Ireland’s first National Maternity Strategy
This aims to improve safety & quality in general and standardise care across all units by recommending “Health and Wellbeing” approach giving babies the best start and improve women’s health by having women’s choices facilitated where possible as well as having better staff levels and facilities in maternity units and the community.
Minister for Health Leo Varadkar launched this first National Maternity Strategy – Creating a Better Future Together – a roadmap for improving services over the next 10 years.
This will build on good maternity services in Ireland and restore confidence in them by raising quality and make them as safe across all units, and create a partnership approaches with expectant mothers.
Minister Varadkar said:
I am delighted to launch the country’s first National Maternity Strategy. It was my privilege to present it to Government for approval. This Government has made considerable investment in our maternity services in recent years and the Strategy provides further evidence of our very firm commitment to the development and improvement of services.
It sets out a vision of maternity services that is about safety, quality and choice, and that places women very firmly at the centre of the service. I will advocate for it and work for its full implementation. In fact, we’ve already started.
The four priorities:
A Health & Wellbeing approach should be adopted to ensure that babies get the best start in life. Mothers and families to be supported and empowered to improve their health and wellbeing;
Women should have access to safe, high quality, nationally consistent, woman centred maternity care;
Pregnancy and birth should be recognised as a normal physiological process, and insofar as it is safe to do so, a woman?s choice in pregnancy and childbirth should be facilitated;
Maternity services should be well resourced, underpinned by strong, effective leadership, management and governance arrangements, and delivered by a skilled, competent workforce, in partnership with women.
The Strategy will be delivered through a new National Women & Infants?
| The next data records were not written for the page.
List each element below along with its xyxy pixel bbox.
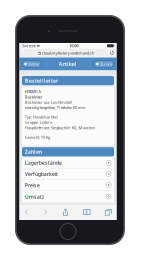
- staticText: Zahlen: [25, 148, 42, 155]
- button[interactable]: Verfügbarkeit: [22, 169, 114, 180]
- staticText: H00001-5: [25, 89, 41, 94]
- staticText: Sixt tenk: [22, 43, 36, 48]
- button[interactable]: Back: [21, 204, 32, 220]
- staticText: Artikel: [58, 60, 76, 68]
- staticText: Bockleiter: [25, 94, 43, 100]
- staticText: Gewicht: 10 Kg: [25, 134, 50, 140]
- button[interactable]: Lagerbestände: [22, 157, 114, 169]
- button[interactable]: Home: [22, 60, 41, 68]
- staticText: 16:00: [69, 43, 78, 48]
- button[interactable]: Preise: [22, 180, 114, 191]
- staticText: Lagerbestände: [25, 159, 62, 166]
- staticText: Zurück: [100, 61, 112, 67]
- staticText: Umsatz: [25, 193, 45, 200]
- staticText: einseitig begehbar, Tritthöhe 60 mm: [25, 105, 86, 110]
- staticText: Preise: [25, 182, 40, 189]
- staticText: cloud.myfactory-ondemand.ch: [42, 50, 94, 56]
- button[interactable]: Umsatz: [22, 191, 114, 202]
- staticText: Bestellleiter: [25, 77, 58, 84]
- staticText: Bockleiter aus Leichtmetall: [25, 100, 72, 105]
- button[interactable]: Zurück: [94, 60, 114, 68]
- staticText: Gruppe: Leitern: [25, 120, 52, 125]
- button[interactable]: Tabs: [102, 204, 115, 220]
- button[interactable]: Share: [59, 204, 72, 220]
- staticText: Home: [28, 61, 39, 67]
- staticText: Verfügbarkeit: [25, 170, 58, 178]
- staticText: Hauptlieferant: Stegbüchler KG, München: [25, 125, 95, 130]
- staticText: Typ: Handelsartikel: [25, 114, 58, 120]
- button[interactable]: Bookmarks: [80, 204, 94, 220]
- button[interactable]: Reload: [110, 51, 114, 55]
- button[interactable]: Forward: [40, 204, 51, 220]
Health Programme, and care in each case will be offered by multi-disciplinary teams.
A new community midwifery service will be developed. Expectant mothers will be offered choices about their care during pregnancy and birth, ranging from home birth to specialised assistance, depending on the level of risk involved in each case.
The HIQA Report into the death of Savita Halappanavar recommended that a strategy be developed to implement standard, consistent models for the delivery of a national maternity service that reflects best available evidence, to ensure that all pregnant women have appropriate and informed choices, and access to the right level of care and support.
The first step will be to develop and manage a detailed implementation plan and timetable, to deliver on the Strategy?s required actions. The plan will be finalised within six months of the publication of the Strategy.